* [TASK STATEMENT] Sort through the listing below and keep each line with the word "zdrojů". Copy those.

* [GIVEN DATA]

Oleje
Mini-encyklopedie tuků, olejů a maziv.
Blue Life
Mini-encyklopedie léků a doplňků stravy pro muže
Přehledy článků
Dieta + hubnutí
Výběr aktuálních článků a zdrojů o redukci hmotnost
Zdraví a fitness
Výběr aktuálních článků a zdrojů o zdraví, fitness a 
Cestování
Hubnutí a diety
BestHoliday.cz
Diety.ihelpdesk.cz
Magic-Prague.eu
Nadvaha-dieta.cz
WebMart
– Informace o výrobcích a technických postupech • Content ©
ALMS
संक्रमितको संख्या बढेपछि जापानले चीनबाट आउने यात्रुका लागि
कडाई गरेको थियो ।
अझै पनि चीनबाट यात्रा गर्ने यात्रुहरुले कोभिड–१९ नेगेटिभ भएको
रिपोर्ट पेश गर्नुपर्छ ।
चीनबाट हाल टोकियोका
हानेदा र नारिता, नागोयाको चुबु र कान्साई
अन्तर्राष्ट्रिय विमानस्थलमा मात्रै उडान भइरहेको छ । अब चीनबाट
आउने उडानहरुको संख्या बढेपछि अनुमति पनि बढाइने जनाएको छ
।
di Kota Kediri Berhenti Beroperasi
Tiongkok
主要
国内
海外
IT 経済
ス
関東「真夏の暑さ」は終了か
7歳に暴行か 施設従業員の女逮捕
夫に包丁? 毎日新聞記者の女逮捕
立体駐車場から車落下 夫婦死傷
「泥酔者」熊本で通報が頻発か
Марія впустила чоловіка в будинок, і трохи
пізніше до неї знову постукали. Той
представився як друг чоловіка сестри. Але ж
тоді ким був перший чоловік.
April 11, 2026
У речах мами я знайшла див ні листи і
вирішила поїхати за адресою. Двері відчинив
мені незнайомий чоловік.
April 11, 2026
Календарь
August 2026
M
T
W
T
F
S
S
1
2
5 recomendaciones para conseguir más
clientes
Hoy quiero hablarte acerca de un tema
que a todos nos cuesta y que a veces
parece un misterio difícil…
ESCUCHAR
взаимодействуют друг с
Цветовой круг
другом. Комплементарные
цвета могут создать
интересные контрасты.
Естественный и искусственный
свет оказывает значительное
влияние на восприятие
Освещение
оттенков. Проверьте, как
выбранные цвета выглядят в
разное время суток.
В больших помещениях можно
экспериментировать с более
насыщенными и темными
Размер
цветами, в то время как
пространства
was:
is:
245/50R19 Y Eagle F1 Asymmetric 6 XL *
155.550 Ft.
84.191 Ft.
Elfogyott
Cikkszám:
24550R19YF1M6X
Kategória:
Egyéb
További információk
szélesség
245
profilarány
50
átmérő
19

* * *

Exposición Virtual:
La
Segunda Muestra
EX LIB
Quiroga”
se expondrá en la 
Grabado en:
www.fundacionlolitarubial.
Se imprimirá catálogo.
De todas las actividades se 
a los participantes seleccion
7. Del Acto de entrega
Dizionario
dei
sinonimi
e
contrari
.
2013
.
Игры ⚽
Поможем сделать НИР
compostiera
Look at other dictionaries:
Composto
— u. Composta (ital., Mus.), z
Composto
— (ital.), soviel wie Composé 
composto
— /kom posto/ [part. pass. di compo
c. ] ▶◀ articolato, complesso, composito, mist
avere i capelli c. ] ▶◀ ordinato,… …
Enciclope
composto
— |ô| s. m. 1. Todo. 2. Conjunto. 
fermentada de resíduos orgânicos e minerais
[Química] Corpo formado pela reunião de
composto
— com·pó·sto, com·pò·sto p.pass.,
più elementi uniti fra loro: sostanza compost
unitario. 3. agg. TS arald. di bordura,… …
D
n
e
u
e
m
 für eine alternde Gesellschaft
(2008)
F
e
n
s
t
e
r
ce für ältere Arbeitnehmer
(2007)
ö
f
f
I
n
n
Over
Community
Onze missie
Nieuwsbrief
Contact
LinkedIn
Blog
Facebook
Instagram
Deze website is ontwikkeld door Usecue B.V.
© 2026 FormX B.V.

* [RESPONSE BOX]
Výběr aktuálních článků a zdrojů o redukci hmotnost
Výběr aktuálních článků a zdrojů o zdraví, fitness a 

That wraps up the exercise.